«La chimique est un véritable fléau sur l’île, mais je n’ai pas les armes pour condamner les personnes en détiennent». Cet aveu est celui de Philippe Léonardo, l’adjoint du procureur. Lors de l’audience du Tribunal de Grande Instance de Mamoudzou de ce mercredi matin, M. Léonardo s’est avoué impuissant devant le flou législatif entourant la drogue de synthèse communément appelée «chimique». Il a donc été contraint de proposer la relaxe pour les deux personnes accusées de détention qui comparaissaient ce matin-là. Le président Bouvart et ses assesseurs ont suivi ses réquisitions.

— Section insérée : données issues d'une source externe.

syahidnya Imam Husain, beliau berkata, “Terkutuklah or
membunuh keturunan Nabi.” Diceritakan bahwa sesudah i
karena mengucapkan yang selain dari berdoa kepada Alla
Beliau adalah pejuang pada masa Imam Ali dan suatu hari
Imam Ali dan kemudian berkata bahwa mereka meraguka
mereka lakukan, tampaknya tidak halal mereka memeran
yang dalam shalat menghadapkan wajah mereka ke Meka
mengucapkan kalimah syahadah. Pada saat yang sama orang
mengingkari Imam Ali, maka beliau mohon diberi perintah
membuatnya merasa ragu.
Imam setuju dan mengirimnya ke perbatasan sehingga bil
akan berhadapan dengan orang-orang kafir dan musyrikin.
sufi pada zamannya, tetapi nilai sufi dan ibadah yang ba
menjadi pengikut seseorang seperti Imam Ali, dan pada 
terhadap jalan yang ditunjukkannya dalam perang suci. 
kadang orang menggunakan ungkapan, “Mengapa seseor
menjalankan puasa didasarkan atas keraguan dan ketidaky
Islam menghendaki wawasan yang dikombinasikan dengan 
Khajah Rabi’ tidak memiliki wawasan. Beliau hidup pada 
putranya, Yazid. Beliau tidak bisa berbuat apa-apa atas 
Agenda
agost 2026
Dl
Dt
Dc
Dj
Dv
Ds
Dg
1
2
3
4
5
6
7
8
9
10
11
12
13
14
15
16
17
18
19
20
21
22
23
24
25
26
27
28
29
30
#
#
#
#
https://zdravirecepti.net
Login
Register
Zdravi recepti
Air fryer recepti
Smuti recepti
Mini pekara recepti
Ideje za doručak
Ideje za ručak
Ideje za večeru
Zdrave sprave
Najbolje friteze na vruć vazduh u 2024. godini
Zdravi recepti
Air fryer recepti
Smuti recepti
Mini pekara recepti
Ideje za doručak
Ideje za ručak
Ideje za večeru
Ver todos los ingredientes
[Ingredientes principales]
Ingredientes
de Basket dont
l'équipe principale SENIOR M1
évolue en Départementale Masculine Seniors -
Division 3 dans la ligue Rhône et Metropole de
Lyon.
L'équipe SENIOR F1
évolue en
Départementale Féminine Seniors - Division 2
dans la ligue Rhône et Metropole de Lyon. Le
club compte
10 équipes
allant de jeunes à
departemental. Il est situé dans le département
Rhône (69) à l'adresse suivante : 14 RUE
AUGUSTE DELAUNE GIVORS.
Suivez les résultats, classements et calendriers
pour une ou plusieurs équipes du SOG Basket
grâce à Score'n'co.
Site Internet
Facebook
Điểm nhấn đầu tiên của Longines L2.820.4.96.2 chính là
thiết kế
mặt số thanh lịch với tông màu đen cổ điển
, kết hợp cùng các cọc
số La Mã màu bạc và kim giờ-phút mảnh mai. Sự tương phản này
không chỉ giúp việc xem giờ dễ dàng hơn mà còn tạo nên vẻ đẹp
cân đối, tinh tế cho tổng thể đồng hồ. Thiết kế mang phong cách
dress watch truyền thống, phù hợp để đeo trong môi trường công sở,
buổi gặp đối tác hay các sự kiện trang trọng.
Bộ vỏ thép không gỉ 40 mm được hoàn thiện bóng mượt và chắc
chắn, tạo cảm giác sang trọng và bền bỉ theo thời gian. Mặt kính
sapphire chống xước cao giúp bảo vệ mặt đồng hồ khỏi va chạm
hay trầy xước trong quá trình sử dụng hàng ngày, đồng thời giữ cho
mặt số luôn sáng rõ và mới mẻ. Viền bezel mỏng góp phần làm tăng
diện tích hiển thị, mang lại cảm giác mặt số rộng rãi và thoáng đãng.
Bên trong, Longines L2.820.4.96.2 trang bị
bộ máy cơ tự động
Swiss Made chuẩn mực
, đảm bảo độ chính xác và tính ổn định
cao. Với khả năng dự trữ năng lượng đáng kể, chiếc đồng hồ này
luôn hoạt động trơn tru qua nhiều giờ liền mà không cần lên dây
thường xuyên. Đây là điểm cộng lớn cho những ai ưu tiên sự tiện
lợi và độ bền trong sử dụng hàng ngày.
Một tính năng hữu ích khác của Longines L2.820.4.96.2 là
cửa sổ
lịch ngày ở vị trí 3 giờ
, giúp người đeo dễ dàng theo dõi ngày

La première personne à être jugée pour détention de stupéfiants était Karim*, jeune homme de 20 ans, ressortissant comorien arrivé sur le territoire français à l’âge de 6 mois, mais toujours en situation irrégulière au moment de son interpellation. Un fait pour lequel il comparaissait également. La présence de 3,2 grammes d’un produit «non qualifié» dans ses poches a été découverte lors d’un banal contrôle routier, alors que Karim circulait en scooter. Le produit était une poudre blanche ressemblant, comme le fait remarquer le président, à du bicarbonate de soude. Il s’agissait en réalité de cette drogue de synthèse très dangereuse appelée «chimique». Le prévenu n’a fait aucune difficulté pour le reconnaître.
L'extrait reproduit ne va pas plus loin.